Skinner North Classical School values diversity and, this month, efforts go toward highlighting the LGBTQ community.
Skinner North is a selective enrollment school that draws families from all over the city and educates children in kindergarten through eighth grade.
The school's Diversity Committee has been around for some time and is tightly integrated with the school, focusing on things that happen during school as much as events outside of school. Danit Schleman, a parent of a Skinner North student and member of the Diversity Committee, explained the committee works to diversify the faculty, review some projects within the curriculum for a few of the grades, ensuring there is inclusive language and inclusive examples, such as representation of diverse races and orientations and different historical figures.
Schleman also credited the Human Rights Campaign ( HRC ) Foundation's Welcoming Schools as a resource used in helping to make the school's curriculum more inclusive and supportive.
Schleman added that this year another one of the committee's goals was to create more celebrations aligned to the months, observing different heritages and groups.
"We're trying to create an atmosphere where people do talk about it and do feel comfortable being their whole selves," Schleman said.
Schleman said the mission has always about building community and creating an inclusive environment. Before this year, she described, the committee and its efforts were more about including everybody, having events that welcome everybody and making everybody feel included. This year the committee strives to make an actively, visible inclusive environment.
"I think that the difference this year was that we were more focused on specific differences and highlighting specific differences," Schleman said. "I also think that a lot of the focus had been on race before, especially African American, like highlighting Black History Month and I think we've expanded more broadly to races and also started doing other differences beyond race, but it's definitely building on the foundation that was built there. I think the difference now is that like 'let's make it visible for specific kinds of differences, so people feel more like it's about them.'"
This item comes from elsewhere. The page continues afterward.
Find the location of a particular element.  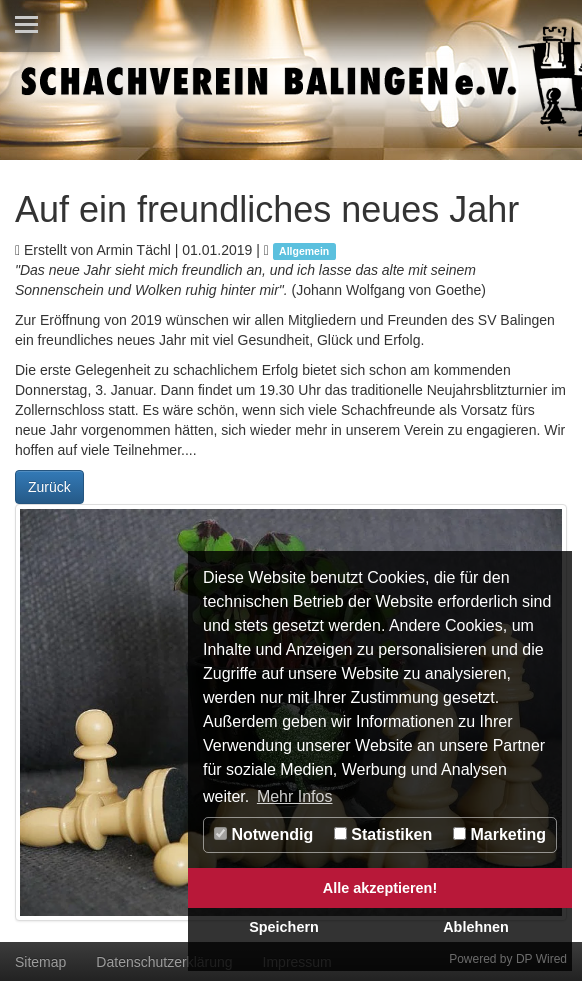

One of the Diversity Committee's efforts this year is the Library Diversity Project. The committee created an Amazon Wishlist asking for books by diverse authors or featuring diverse protagonists.
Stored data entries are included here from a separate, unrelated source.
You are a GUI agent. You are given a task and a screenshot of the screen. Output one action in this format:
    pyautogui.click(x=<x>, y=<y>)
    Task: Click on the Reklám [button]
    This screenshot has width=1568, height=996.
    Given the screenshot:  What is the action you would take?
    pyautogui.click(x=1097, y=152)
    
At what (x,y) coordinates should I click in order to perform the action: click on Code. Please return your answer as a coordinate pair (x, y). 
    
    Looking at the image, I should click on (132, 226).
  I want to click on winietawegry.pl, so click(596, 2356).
For Pride Month, attention was brought to the LGBTQ community through daily Facebook postings on the Friends of Skinner North page, "Pride, Not Prejudice" banners hanging in the cafeteria as well as in the front of the school building, a bulletin board featuring the history of the LGBTQ movement in the United States and kids' books in the lobby for people to look through, which will then be donated to the library.
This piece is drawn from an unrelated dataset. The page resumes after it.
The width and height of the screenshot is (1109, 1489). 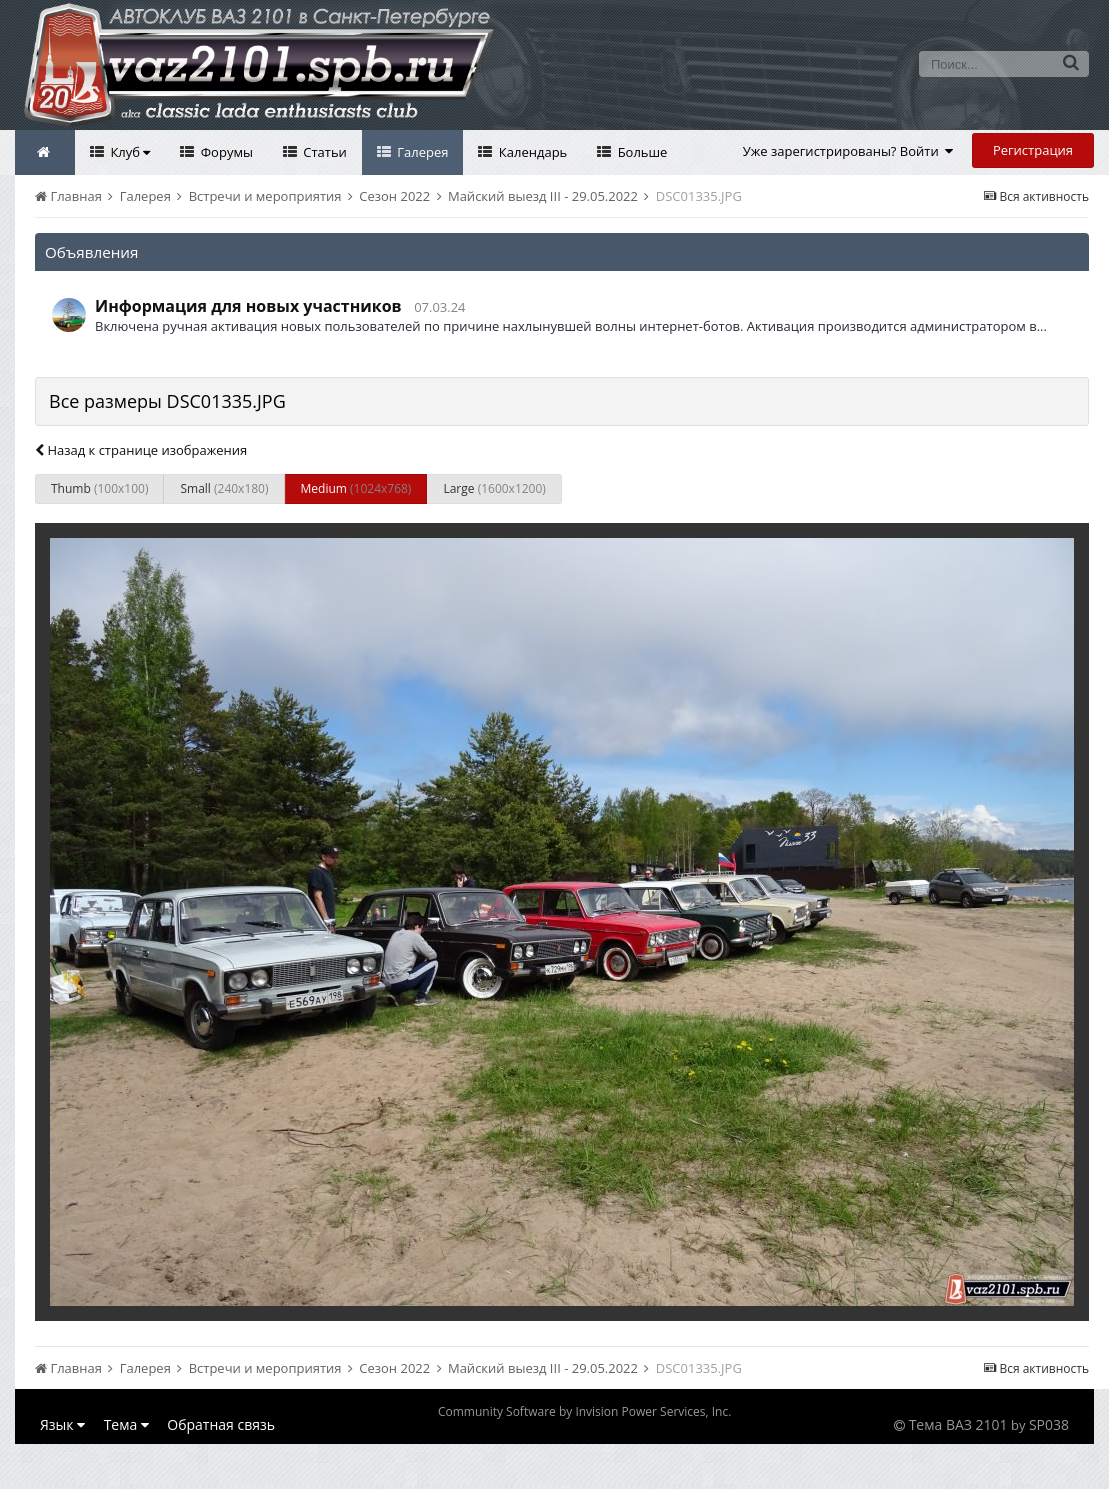 I want to click on Обратная связь, so click(x=221, y=1424).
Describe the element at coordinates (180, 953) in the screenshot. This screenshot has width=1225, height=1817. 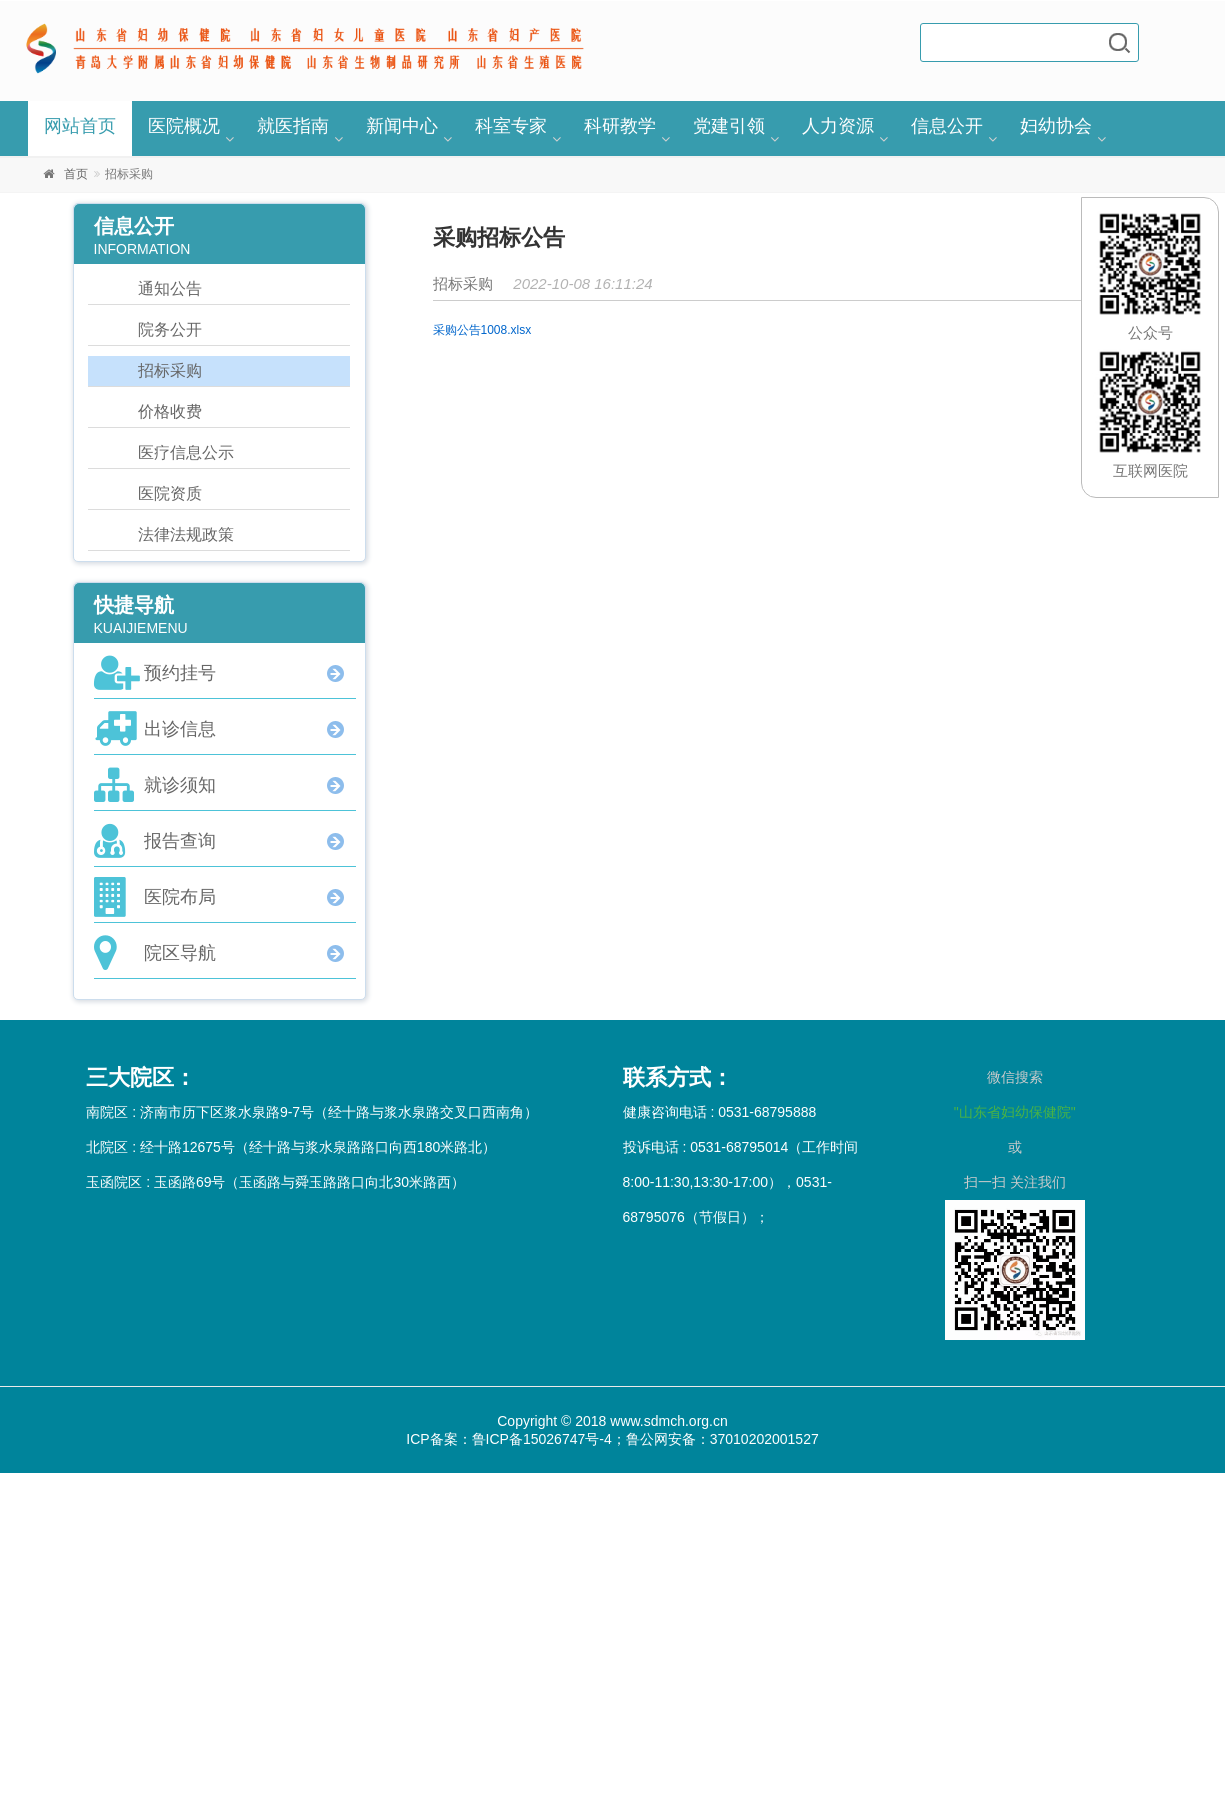 I see `院区导航` at that location.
I think people are noticing and appreciating the intentional effort," said Schleman of the responses to these efforts. "Some people have this visceral reaction of like 'that has nothing to do with the kids, we don't want them exposed to those subjects, those are very advanced subjects for kids,' but they're not. They're about families, they're about friends, it's about social/emotional curriculum. So, I think it's really just baby steps around that it's ok to talk about these things at school and that it's valuable to do that. Next year we can build on that."